Je me rappelle que je me suis rapidement sentie différente des enfants de mon âge. Et j'en ai retiré un certain orgueil par périodes. Premièrement, j'ai su lire assez vite comparé aux autres élèves. En CP je n'avais plus besoin de cours de lecture, je m'y ennuyais. Mon institutrice m'a un jour fait lire un texte tout haut, et en voyant que je n'avais pas de problème, m'a exemptée du cours et m'a envoyée en récréation 10 minutes avant les autres élèves. J'ai des doutes quant à la valeur pédagogique de l'initiative. Les autres élèves ont pu se sentir insultés. En tout cas certains m'ont fait des remarques négatives. J'étais devenue la "chouchou". Peut-être que je retirais une fierté de cette faculté à lire. Ou plutôt, je me demandais pourquoi les autres n'avaient pas autant de facilité. Lire, c'était si simple! Alors peut-être que je me suis sentie supérieure, un peu comme si j'étais d'un âge plus avancé. D'ailleurs, un de mes voisins m'avait dit que j'étais "une petite dame".

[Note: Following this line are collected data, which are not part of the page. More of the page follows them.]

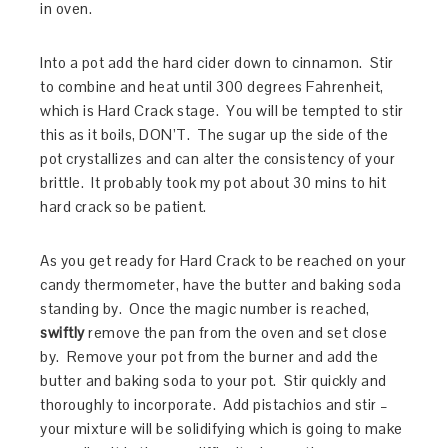
in oven.
Into a pot add the hard cider down to cinnamon. Stir
to combine and heat until 300 degrees Fahrenheit,
which is Hard Crack stage. You will be tempted to stir
this as it boils, DON’T. The sugar up the side of the
pot crystallizes and can alter the consistency of your
brittle. It probably took my pot about 30 mins to hit
hard crack so be patient.
As you get ready for Hard Crack to be reached on your
candy thermometer, have the butter and baking soda
standing by. Once the magic number is reached,
swiftly
remove the pan from the oven and set close
by. Remove your pot from the burner and add the
butter and baking soda to your pot. Stir quickly and
thoroughly to incorporate. Add pistachios and stir –
your mixture will be solidifying which is going to make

J'avais un comportement un peu particulier en tout cas. Je me donnais le droit de gronder mon petit frère, de l'avertir du danger de ses jeux. Je donnais des leçons de catéchisme. Je croyais détenir la vérité sur tout. Ma mère m'avait fait part par exemple de son mépris pour les sitcoms à l'eau de rose que les filles de mon âge regardaient. Je décidai que j'afficherais également mon mépris pour eux, tout en restant curieuse de savoir ce que c'était. Ma mère avait également un oeil amusé au regard des amourettes des enfants de mon âge. Je décidai qu'ils étaient immatures et ridicules, toujours un peu envieuse tout de même.

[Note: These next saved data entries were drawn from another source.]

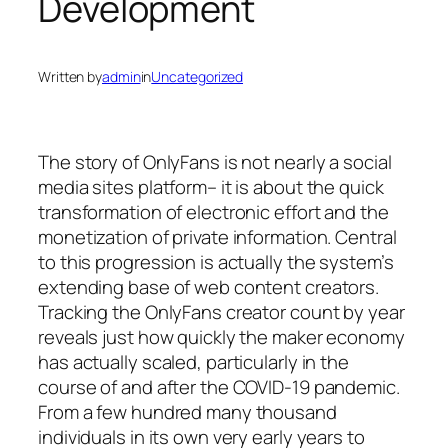
Development
Written by
admin
in
Uncategorized
The story of OnlyFans is not nearly a social
media sites platform– it is about the quick
transformation of electronic effort and the
monetization of private information. Central
to this progression is actually the system’s
extending base of web content creators.
Tracking the OnlyFans creator count by year
reveals just how quickly the maker economy
has actually scaled, particularly in the
course of and after the COVID-19 pandemic.
From a few hundred many thousand
individuals in its own very early years to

 Mes parents sont catholiques. La messe c'était tous les dimanches, la prière tous les soirs...  Je suivais tout cela sans rien remettre en question. Je chantais également à la chorale, et donc entourée de personnes bien plus agées que moi qui étaient contents de voir une petite fille pieuse comme moi. Je ne voulais pas leur déplaire, je ne voulais déplaire à qui que ce soit,mais cela n'était valable que pour les adultes. J'avais besoin de leur reconnaissance.

 Ne pas être reconnue par les enfants de mon âge m'importait peu, en fait je ne voulais pas être considérée comme quelqu'un de mon âge. Mais je rêvais là. Parce que je n'avais pas les bagages pour qu'on me prenne au sérieux. J'avais conscience de n'être pas particulièrement jolie et que je ne me ferais donc pas remarquer par mon physique comme ma cousine par exemple. Alors il fallait qu'on admire ma maturité, ou ce que je prenais pour de la maturité. Peut-être parce que j'avais l'impression de ne pas exister au yeux des adultes.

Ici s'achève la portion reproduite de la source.